The True Cost of .NET Exceptions — Solution

Well, once again my elite readers have made a solution posting by me nearly redundant.  There were many good viewpoints in response to my article including some especially excellent comments that were spot on.

Now there are several things worth saying, but I think perhaps the most important one, in my opinion, was hit on directly by Ian Griffiths and James Curran. 

Ian: “Presumably throwing an exception causes the CPU to fetch code and data it would otherwise not have executed…”

James: “I think what Jon’s article is overlooking is that his timing is done in isolation…”

And these are crucial observations that I talked about in a previous article (see the section called “Fear the Interference” at the end).  In this particular case we’re doing nothing but throwing exceptions.  So naturally all the code associated with the throw path is in the cache, all the data for resolving the locations of the catch blocks is in the cache, etc. etc.  Basically what we have here is much closer to a measurement of the minimum an exception could possibly cost than a typical cost.   Fair enough, minimum cost is useful too, but it is sort of an understatement by definition.

I’ve mentioned some of the additional costs but let me make a list that’s somewhat more complete.

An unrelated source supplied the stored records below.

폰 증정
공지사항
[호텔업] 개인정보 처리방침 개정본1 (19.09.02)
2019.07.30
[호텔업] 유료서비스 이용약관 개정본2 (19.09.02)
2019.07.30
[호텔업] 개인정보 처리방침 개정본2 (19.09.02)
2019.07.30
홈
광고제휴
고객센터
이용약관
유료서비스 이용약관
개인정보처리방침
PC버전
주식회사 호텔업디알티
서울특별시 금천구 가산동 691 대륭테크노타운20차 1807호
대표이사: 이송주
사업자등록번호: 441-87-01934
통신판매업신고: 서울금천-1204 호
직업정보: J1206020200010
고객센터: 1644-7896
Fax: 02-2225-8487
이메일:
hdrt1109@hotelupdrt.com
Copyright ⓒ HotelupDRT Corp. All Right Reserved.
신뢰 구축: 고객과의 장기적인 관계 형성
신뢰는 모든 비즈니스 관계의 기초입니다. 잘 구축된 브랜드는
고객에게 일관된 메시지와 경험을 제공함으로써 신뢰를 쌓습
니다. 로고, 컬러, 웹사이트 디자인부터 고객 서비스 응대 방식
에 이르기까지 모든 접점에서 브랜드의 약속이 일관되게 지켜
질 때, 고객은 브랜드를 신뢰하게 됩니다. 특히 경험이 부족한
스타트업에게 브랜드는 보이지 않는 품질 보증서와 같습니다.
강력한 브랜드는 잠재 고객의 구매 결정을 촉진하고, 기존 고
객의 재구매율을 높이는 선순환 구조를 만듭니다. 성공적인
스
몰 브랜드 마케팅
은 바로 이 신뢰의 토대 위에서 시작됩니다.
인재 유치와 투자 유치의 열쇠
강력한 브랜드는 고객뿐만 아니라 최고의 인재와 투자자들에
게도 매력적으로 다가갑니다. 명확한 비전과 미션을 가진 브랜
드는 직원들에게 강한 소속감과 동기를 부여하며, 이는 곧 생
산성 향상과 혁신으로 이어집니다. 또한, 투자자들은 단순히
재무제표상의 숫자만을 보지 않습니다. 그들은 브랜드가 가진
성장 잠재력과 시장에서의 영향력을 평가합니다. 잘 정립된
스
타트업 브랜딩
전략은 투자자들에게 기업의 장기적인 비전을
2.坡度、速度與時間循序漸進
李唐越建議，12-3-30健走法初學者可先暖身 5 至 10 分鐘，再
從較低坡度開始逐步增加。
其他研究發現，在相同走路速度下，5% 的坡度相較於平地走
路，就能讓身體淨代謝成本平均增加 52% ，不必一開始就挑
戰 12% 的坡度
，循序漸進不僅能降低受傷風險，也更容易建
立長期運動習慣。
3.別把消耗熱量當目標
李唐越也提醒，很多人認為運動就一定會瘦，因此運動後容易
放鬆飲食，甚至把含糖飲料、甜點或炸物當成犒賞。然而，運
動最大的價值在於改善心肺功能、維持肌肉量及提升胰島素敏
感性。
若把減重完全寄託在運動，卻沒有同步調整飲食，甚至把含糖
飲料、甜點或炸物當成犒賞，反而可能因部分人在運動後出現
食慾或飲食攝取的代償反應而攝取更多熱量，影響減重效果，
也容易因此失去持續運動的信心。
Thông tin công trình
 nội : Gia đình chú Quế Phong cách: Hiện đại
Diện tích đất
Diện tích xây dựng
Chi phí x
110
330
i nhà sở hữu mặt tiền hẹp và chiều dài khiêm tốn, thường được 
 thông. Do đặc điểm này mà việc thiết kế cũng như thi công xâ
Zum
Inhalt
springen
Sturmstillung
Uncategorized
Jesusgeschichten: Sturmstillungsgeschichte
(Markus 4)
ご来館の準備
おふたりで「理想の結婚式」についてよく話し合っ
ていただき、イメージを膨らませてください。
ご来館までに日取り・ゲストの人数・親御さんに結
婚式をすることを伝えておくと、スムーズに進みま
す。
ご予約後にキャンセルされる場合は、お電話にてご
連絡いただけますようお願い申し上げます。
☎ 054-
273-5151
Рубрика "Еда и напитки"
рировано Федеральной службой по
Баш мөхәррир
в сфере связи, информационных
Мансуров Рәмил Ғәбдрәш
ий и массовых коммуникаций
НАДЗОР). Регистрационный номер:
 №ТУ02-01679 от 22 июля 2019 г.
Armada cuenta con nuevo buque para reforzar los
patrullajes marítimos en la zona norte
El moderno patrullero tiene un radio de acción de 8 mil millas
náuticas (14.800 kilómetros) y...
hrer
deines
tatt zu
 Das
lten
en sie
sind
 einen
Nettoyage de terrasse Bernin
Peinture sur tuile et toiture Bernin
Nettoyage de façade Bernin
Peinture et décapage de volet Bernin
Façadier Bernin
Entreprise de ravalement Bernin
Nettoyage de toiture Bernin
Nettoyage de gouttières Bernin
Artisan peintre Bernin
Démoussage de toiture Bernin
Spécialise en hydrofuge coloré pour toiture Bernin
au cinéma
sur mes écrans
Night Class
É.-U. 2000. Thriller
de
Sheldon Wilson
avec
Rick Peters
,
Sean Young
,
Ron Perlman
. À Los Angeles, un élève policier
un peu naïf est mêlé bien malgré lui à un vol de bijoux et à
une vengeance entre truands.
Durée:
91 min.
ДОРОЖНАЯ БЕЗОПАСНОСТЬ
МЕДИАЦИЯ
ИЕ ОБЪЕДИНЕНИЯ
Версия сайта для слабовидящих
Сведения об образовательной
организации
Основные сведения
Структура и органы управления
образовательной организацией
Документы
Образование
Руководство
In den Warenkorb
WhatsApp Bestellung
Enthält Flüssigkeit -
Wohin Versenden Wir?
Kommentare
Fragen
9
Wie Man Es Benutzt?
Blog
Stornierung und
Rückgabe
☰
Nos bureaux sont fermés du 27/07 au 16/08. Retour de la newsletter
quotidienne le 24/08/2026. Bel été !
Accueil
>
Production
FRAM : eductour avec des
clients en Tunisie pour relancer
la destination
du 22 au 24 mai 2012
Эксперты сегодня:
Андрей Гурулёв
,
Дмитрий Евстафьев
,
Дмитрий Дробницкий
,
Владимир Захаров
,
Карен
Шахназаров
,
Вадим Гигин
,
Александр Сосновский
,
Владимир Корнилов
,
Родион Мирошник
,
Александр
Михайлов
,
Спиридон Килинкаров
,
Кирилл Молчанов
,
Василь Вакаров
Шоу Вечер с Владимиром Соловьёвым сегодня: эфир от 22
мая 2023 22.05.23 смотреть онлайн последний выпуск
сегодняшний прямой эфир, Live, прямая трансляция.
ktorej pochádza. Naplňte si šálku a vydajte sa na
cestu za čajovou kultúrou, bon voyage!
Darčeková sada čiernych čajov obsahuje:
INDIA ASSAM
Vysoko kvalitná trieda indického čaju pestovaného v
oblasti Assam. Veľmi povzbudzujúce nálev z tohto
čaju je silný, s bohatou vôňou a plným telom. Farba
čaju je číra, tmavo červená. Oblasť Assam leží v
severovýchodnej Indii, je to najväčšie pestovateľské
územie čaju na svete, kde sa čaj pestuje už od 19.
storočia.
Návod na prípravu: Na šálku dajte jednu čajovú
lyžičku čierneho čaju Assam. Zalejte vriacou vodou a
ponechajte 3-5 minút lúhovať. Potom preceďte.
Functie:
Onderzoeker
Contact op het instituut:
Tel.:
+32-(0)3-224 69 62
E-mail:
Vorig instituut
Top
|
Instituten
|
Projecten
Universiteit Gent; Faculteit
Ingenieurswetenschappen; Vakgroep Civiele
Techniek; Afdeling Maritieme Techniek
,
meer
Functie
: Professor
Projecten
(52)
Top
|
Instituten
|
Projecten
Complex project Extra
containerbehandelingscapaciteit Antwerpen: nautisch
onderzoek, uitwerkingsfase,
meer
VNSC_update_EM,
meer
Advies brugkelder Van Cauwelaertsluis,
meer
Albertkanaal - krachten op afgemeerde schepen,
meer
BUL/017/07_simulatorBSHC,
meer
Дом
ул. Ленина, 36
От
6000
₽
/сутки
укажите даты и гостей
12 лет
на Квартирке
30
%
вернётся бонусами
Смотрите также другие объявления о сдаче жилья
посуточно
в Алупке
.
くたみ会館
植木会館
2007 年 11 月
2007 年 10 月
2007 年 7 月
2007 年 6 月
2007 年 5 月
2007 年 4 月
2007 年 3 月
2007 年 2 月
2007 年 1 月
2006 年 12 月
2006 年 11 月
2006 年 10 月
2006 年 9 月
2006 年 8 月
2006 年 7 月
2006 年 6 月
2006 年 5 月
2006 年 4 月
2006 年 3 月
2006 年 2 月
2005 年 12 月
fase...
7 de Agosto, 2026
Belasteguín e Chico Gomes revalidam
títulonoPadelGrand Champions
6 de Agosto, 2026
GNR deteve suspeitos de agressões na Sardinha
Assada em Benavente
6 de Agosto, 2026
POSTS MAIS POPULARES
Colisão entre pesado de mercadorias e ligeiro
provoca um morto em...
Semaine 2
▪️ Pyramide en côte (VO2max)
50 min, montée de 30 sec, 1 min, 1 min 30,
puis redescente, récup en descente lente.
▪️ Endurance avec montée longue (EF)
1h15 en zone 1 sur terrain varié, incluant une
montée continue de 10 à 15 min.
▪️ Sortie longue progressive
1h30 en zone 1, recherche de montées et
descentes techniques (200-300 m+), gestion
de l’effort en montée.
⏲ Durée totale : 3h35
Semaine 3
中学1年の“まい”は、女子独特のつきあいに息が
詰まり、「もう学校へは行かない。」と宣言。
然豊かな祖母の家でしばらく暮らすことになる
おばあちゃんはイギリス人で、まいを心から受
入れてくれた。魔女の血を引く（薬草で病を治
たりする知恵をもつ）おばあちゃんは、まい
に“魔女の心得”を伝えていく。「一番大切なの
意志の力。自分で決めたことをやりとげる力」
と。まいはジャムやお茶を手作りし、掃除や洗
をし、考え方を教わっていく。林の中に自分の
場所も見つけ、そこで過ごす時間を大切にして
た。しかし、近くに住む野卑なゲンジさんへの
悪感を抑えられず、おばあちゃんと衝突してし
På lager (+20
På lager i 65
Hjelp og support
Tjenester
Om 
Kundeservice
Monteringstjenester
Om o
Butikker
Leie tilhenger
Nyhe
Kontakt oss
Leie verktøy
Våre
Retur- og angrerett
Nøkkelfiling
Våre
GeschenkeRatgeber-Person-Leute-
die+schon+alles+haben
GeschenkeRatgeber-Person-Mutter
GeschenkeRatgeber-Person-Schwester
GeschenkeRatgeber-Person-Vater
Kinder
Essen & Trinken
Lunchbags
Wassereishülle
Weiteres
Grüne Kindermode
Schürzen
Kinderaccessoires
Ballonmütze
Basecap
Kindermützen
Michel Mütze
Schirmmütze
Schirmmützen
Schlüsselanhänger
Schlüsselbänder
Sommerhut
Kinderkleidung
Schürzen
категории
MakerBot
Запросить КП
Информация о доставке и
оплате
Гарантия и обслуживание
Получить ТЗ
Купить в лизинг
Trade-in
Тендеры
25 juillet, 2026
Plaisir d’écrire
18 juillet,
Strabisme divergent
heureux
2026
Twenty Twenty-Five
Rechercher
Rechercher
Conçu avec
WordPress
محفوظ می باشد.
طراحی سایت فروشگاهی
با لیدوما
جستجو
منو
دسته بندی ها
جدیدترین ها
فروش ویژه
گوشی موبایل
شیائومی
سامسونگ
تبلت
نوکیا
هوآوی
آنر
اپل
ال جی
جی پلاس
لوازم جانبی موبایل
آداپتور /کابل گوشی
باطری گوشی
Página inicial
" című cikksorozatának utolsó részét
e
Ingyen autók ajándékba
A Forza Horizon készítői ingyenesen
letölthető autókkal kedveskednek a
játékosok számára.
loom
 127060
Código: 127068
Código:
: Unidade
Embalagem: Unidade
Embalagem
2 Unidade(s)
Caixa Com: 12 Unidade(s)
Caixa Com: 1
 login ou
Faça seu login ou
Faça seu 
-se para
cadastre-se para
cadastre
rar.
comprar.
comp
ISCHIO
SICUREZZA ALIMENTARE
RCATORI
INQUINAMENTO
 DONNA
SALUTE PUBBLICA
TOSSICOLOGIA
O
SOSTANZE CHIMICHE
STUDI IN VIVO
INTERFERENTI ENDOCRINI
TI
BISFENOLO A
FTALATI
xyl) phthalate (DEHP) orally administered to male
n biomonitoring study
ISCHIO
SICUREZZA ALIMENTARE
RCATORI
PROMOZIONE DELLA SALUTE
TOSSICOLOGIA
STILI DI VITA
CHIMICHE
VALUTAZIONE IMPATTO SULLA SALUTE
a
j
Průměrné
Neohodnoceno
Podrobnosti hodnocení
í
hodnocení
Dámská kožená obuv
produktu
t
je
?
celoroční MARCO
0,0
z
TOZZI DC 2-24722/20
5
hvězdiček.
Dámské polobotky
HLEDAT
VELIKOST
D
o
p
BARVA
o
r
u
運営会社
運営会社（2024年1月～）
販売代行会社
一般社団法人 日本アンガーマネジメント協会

  • In a normal situation you can expect additional cache misses due to the thrown exception accessing resident data that is not normally in the cache
  • In a normal situation you can expect additional page faults due to the thrown exception accessing non-resident code and data, not normally in your workingset
    • noteably throwing the exception will require the CLR to find the location of the finally and catch blocks based on the current IP and the return IP of every frame until the exception is handled plus the filter block (if any, VB can have one)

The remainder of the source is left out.